Honda Jazz Interactive TV Ad

You watch the Honda Jazz “This Unpredictable Life” TV spot. At the same time, you open a companion iPhone app and literally “grab” what is happening in the ad. A character jumps onto your phone in the exact moment it appears on TV. Then you take that character with you and keep playing after the commercial ends.

Wieden + Kennedy London is behind this interactive TV campaign for the new Honda Jazz. The idea is simple and sharp. Use the iPhone as a second screen that syncs to the broadcast and turns a passive spot into a real-time experience.

What the iPhone app does while the ad plays

The mechanic is “screen hopping.” The iPhone app recognises the sound from the TV ad and matches it to predefined audio fingerprints. That timing tells the app exactly which character or moment is live in the commercial, so it can surface the right interactive content on your phone in real time.

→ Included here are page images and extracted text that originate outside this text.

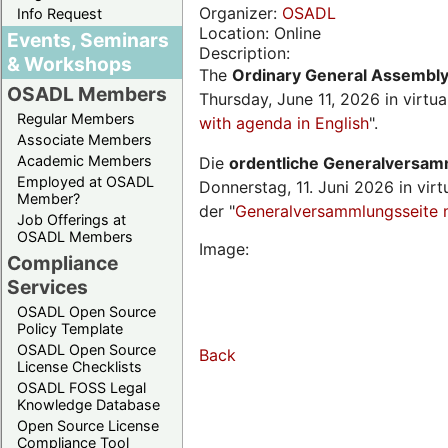
Organizer:
OSADL
Info Request
Location: Online
Events, Seminars
Description:
& Workshops
The
Ordinary General Assembl
OSADL Members
Thursday, June 11, 2026 in virtu
Regular Members
with agenda in English
".
Associate Members
Academic Members
Die
ordentliche Generalversa
Employed at OSADL
Donnerstag, 11. Juni 2026 in virt
Member?
der "
Generalversammlungsseite 
Job Offerings at
OSADL Members
Image:
Compliance
Services
OSADL Open Source
Policy Template
OSADL Open Source
Back
License Checklists
OSADL FOSS Legal
Knowledge Database
Open Source License
Compliance Tool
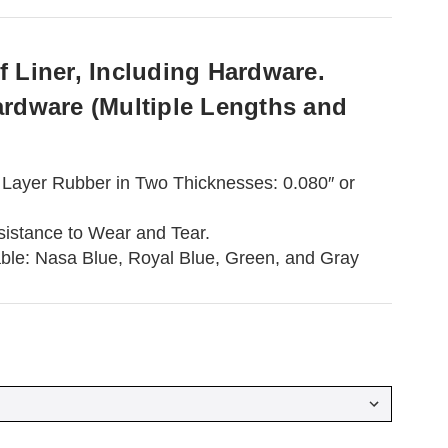
 Liner, Including Hardware.
ardware (Multiple Lengths and
Layer Rubber in Two Thicknesses: 0.080″ or
sistance to Wear and Tear.
able: Nasa Blue, Royal Blue, Green, and Gray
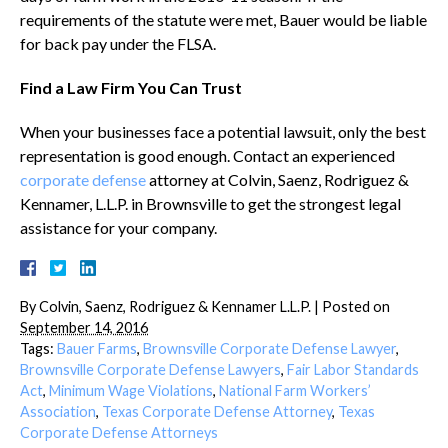
requirements of the statute were met, Bauer would be liable
for back pay under the FLSA.
Find a Law Firm You Can Trust
When your businesses face a potential lawsuit, only the best
representation is good enough. Contact an experienced
corporate defense
attorney at Colvin, Saenz, Rodriguez &
Kennamer, L.L.P. in Brownsville to get the strongest legal
assistance for your company.
By
Colvin, Saenz, Rodriguez & Kennamer L.L.P.
|
Posted on
September 14, 2016
Tags:
Bauer Farms
,
Brownsville Corporate Defense Lawyer
,
Brownsville Corporate Defense Lawyers
,
Fair Labor Standards
Act
,
Minimum Wage Violations
,
National Farm Workers’
Association
,
Texas Corporate Defense Attorney
,
Texas
Corporate Defense Attorneys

What happens after you “grab” a character

Once a character lands on your iPhone, you interact with it away from the TV. You can trigger behaviours and mini-interactions, including singing into the phone to make characters react and dance. The TV spot becomes the gateway. The mobile experience becomes the engagement layer you keep.

Why this matters for interactive advertising

This is a clear step toward campaigns that treat broadcast as the launchpad and mobile as the control surface. When the second screen is tightly synchronised, you can design moments that feel native to the content people are already watching, rather than forcing a separate “go online later” call-to-action.

This is also not the first time an iPhone engagement model starts to bridge media and action. A related example uses a similar iPhone-led interaction pattern for coupons and augmented reality: location based augmented reality coupons.


A few fast answers before you act

What is “screen hopping” in advertising?

Screen hopping is when content “jumps” from one screen to another during a live experience. Here, the TV spot triggers synchronized content on an iPhone so viewers can capture and interact with elements of the ad.

How does the Honda Jazz app sync to the TV commercial?

The app uses audio recognition. It matches the ad’s sound to predefined audio patterns so it knows what is playing at any moment and can show the right character or interaction on the phone.

What is the value of a second-screen experience like this?

It extends a short broadcast moment into a longer engagement loop. The ad becomes a gateway. The phone becomes the interactive layer that continues before, during, and after the spot.

What should a brand get right to make this work?

Timing and simplicity. The sync must feel instant, the interaction must be obvious, and the “reward” for participating must be fun enough to carry beyond the TV moment.